- Kerkhoff Technologies
- Case Studies
- Creative Disaster Recovery and Geographical Redundancy Solutions
Regardless of where your Windows or Linux servers are located, how confident are you that in the event of a major disaster, that your business can continue as usual? Have you run a “fire drill” recently to prove that belief?
While there are many awesome SaaS cloud solutions that don’t require any servers, the reality is that many companies (of all sizes and types) require their “own” server. It might be in the office, in co-located servers they own, or with a VPS or dedicated server with a provider like OVHcloud. There are many reasons, from personal preference to compliance to security to cost and compatibility.
Read on to learn how custom requirements require creative solutions for Disaster Recovery (DR), and how to build confidence that your IT infrastructure can withstand major failures.
Case Study – RetailCo and Software Co
This article is based on our with two clients that had somewhat similar requirements, so we could reuse the designs our engineers created.

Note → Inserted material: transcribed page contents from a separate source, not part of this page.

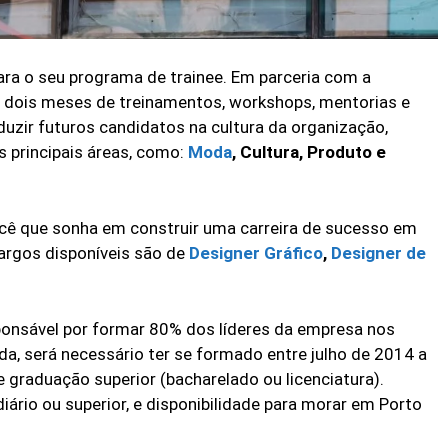
ra o seu programa de trainee. Em parceria com a
 dois meses de treinamentos, workshops, mentorias e
oduzir futuros candidatos na cultura da organização,
s principais áreas, como:
Moda
, Cultura, Produto e
cê que sonha em construir uma carreira de sucesso em
cargos disponíveis são de
Designer Gráfico
,
Designer de
sponsável por formar 80% dos líderes da empresa nos
da, será necessário ter se formado entre julho de 2014 a
graduação superior (bacharelado ou licenciatura).
ário ou superior, e disponibilidade para morar em Porto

Both have a mix of Windows and Linux servers.
Client #1 we’ll call RetailCo. They have over 12 retail “bricks and mortar” locations in Western Canada, with a growing online e-commerce capability. The core application runs on Windows servers with Microsoft SQL Server and Remote Desktop Services (RDS) clusters.
Client #1 we’ll call SoftwareCo. They have a large office in the Vancouver area with over 100 employees, many of who are software developers and creative artists in the mobile app industry. In the event of the failure of their office or downtown Vancouver hosted server, they wanted the confidence that business operations could continue with perhaps several hours of IT work to flip over to the OVHcloud servers in Quebec-Beauharnois.
Backup and Recovery isn’t enough
Basic backup has been around for many decades. Traditionally, the storage method was via magnetic tape drives connected directly to each server. This transitioned to hard drives as capacity increased, prices dropped, and they become more portable with easy USB connections. And as high-speed internet became more common, then online cloud backups arrived.
From the new clients we talk to, pretty much everyone has backups. However, there are often major issues: the backups are often not automatic or tested. Somebody might be taking a tape drive or removable USB drive home every day or week in their purse, but it’s empty because the backup job failed and nobody watches it. Or, the drive may have corrupted.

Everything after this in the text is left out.